Nuestra fe se basa en el testimonio unánime y veraz de aquellos que lo pudieron ver, que trataron con él, que comieron y bebieron con él en los cuarenta días que permaneció resucitado en la tierra, y que, como Tomás, incluso lo pudieron palpar con su manos. Entre otros tenemos el testimonio de Pedro, que hemos proclamado en la primera lectura: “Nosotros somos testigos de todo lo que hizo en Judea y en Jerusalén. Lo mataron colgándolo de un madero. Pero Dios lo resucitó al tercer día y nos lo hizo ver, no a todo el pueblo, sino a los testigos que Él había designado: a nosotros, que hemos comido y bebido con Él después de su resurrección” (Hech 10,39-41).
La resurrección de Jesús es tan importante que los Apóstoles son, ante todo, testigos de la resurrección. Anuncian que Cristo vive, y este es el núcleo de toda su predicación. A los testigos se les cree, según la confianza que merecen, según el índice de credibilidad que se les reconoce. Los Apóstoles confiesan y proclaman que el Señor ha resucitado y se les manifestado con numerosas pruebas; y no sólo esto: muchos de ellos hombres padecieron persecución y murieron testificando esta verdad. ¿Hay mayor credibilidad para un testigo que está dispuesto a entregar su vida para mantener su testimonio?
¡Cristo ha resucitado! Y lo ha hecho por todos nosotros. El es la primicia y la plenitud de una humanidad renovada. En Cristo todo adquiere un sentido nuevo. En palabras de Benedicto XVI, la creación entera se ha visto sometida a una ‘mutación’ insospechada. Por esto en la Pascua, como nos recuerdan los Padres de la Iglesia, se alegran a la vez el cielo y la tierra; los ángeles, los hombres y la creación entera: porque todo está llamado a ser transfigurado, a ser liberado de la esclavitud del pecado y de la muerte, y a compartir la gloria del Señor Resucitado. Si nuestra fe es sincera, nuestra alegría pascual tiene que ser profunda y contagiosa. Pascua nos pide amar la vida más que a nadie.
La vida gloriosa del Señor Resucitado es como un inagotable tesoro, del que ya participamos por nuestro bautismo, que nos ha insertado en el misterio pascual del Señor; un don que debe ser acogido y vivido personalmente ya desde ahora. Mediante el bautismo, su presencia se ha compenetrado con nuestro ser y nos da la gracia de nuestra futura resurrección. El pasaje de la Carta a los Colosenses nos lo recuerda: “Ya que habéis resucitado con Cristo, buscad los bienes de allá arriba, donde está Cristo, sentado a la derecha de Dios…” (Col 3,1).
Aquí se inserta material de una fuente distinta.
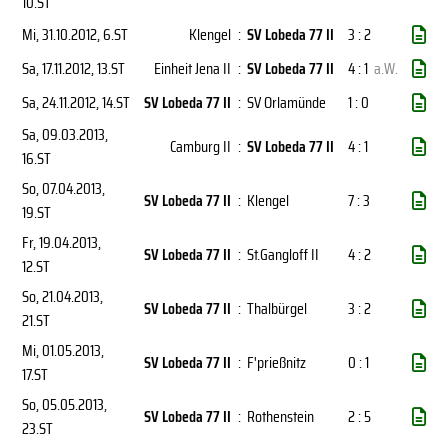
10.ST
Mi, 31.10.2012
, 6.ST
Klengel
:
SV Lobeda 77 II
3 : 2
Sa, 17.11.2012
, 13.ST
Einheit Jena II
:
SV Lobeda 77 II
4 : 1
a.W.
Sa, 24.11.2012
, 14.ST
SV Lobeda 77 II
:
SV Orlamünde
1 : 0
Sa, 09.03.2013
,
Camburg II
:
SV Lobeda 77 II
4 : 1
16.ST
So, 07.04.2013
,
SV Lobeda 77 II
:
Klengel
7 : 3
19.ST
Fr, 19.04.2013
,
SV Lobeda 77 II
:
St.Gangloff II
4 : 2
12.ST
So, 21.04.2013
,
SV Lobeda 77 II
:
Thalbürgel
3 : 2
21.ST
Mi, 01.05.2013
,
SV Lobeda 77 II
:
F'prießnitz
0 : 1
17.ST
So, 05.05.2013
,
SV Lobeda 77 II
:
Rothenstein
2 : 5
23.ST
Al confesar la resurrección del Señor, nuestro corazón se ensancha y comprende mejor todo lo que puede esperar. Buscando los bienes de allá arriba, aprendemos a tratar mejor la creación y a poner amor y vida en nuestra relación con los demás. La resurrección del Señor nos coloca ante lo más grande y por eso toda nuestra existencia cobra una nueva densidad. La resurrección del Señor explica toda la transformación personal, social y cultural que sucedió a la predicación del Evangelio.
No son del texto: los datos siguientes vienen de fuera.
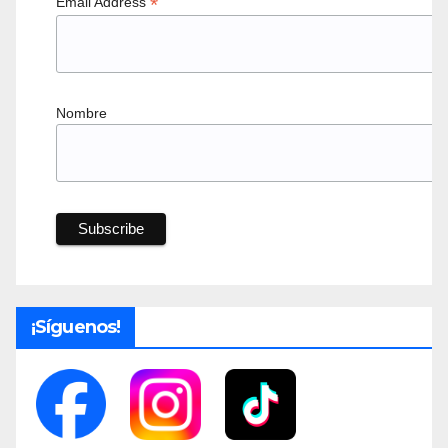
*
Email Address
Nombre
¡Síguenos!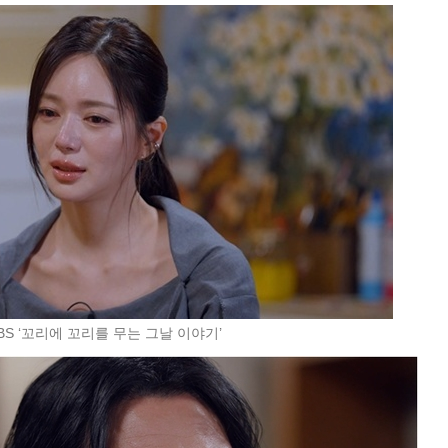
BS ‘꼬리에 꼬리를 무는 그날 이야기’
Jesús está vivo y actúa; pero, además, como dice el Apóstol, nuestra vida está con Cristo escondida en Dios. Ya no nos amenaza la muerte ni necesitamos buscar falsas seguridades por el temor a morir, porque sabemos que la muerte ya no tiene la última palabra. Al mismo tiempo percibimos que podemos vivir de una manera nueva, porque nuestra existencia no está obligada a vivir bajo las reglas del pecado. Jesús nos ha liberado y, resucitado, camina junto a nosotros haciendo que sea posible vivir de un modo distinto, que como Él pasemos haciendo el bien. Todos los signos de alegría y de fiesta de este Día, en que actúo el Señor, son signo también de la caridad que ha de inundar nuestros corazones. Jesús victorioso nos comunica su vida para que podamos seguir su camino. El nos hace posible la entrega generosa y desinteresada, el verdadero amor en el matrimonio y en la familia, la amistad desinteresada y benevolente, el trabajo justo, porque la ley de la muerte ya no es la decisiva.
Hoy resplandece la vida: la del Resucitado y la nuestra, que se ilumina con su presencia. En la resurrección de Jesús todas las inquietudes del corazón tienen una respuesta. Porque la tumba está vacía el mundo no es absurdo. Ni las injusticias, ni el pecado, ni el mal, ni la muerte, ni la prepotencia de los poderosos de este mundo tendrán la última palabra, porque el Señor ha resucitado. Él está vivo y podemos encontrarnos con Él. Ahí está todo el sentido de nuestra vida y la posibilidad de llevarla a su plenitud en el amor. Alegrémonos en este día que disipa todas las tinieblas y dudas, y hace crecer en nosotros la esperanza.
Los Apóstoles fueron, ante todo, testigos de la resurrección del Señor Jesús. Aquel mismo testimonio, que, como un fuego, ha ido dando calor a las almas de los creyentes, llega hoy hasta nosotros. Acojamos y transmitamos este mensaje a las nuevas generaciones. Sean cuales sean las dificultades, éste es nuestro deber más sagrado: transmitir de palabra y por el testimonio de las buenas obras esta Buena Noticia de Dios para humanidad: En Cristo, la Vida ha vencido a la muerte, el bien al pecado, el amor al egoísmo, la luz a la oscuridad, el sentido de la historia y del cosmos al sinsentido del nihilismo, la esperanza a toda desesperanza.
Celebremos, hermanos, a Cristo resucitado. Celebremos la Pascua y reavivemos nuestro propio Bautismo; por él hemos sido transformados en nuevas Criaturas. Nuestra alegría será verdadera si nos encontramos en verdad con el Resucitado en lo más profundo de nuestra persona, en ese reducto que nadie ni nada puede llenar; si nos dejamos llenar de su vida y amor: esa vida y ese amor de Dios que generan vida y amor entre los hombres. El encuentro personal con el Resucitado teñirá toda nuestra vida, nuestra relación con los demás y con toda la creación.
Ofrezcamos a todos la alegría de nuestro encuentro con el Resucitado con la misma sencillez y convicción que los primeros discípulos. Proclamemos a Cristo resucitado e invitemos a la Pascua de la Resurrección a todos los hombres y mujeres que están en la lucha y en los afanes de la vida. Proclamemos y vivamos la Vida nueva del Resucitado allá donde los hombres y mujeres son heridos mortalmente en su intimidad, en su dignidad, en su vida y en su verdad.
La Pascua nos llama a ser promotores de la Vida y de la Paz, del Amor y de la Verdad. ¡Feliz Pascua a todos! ¡Cristo nuestra Pascua ha resucitado¡ ¡Aleluya!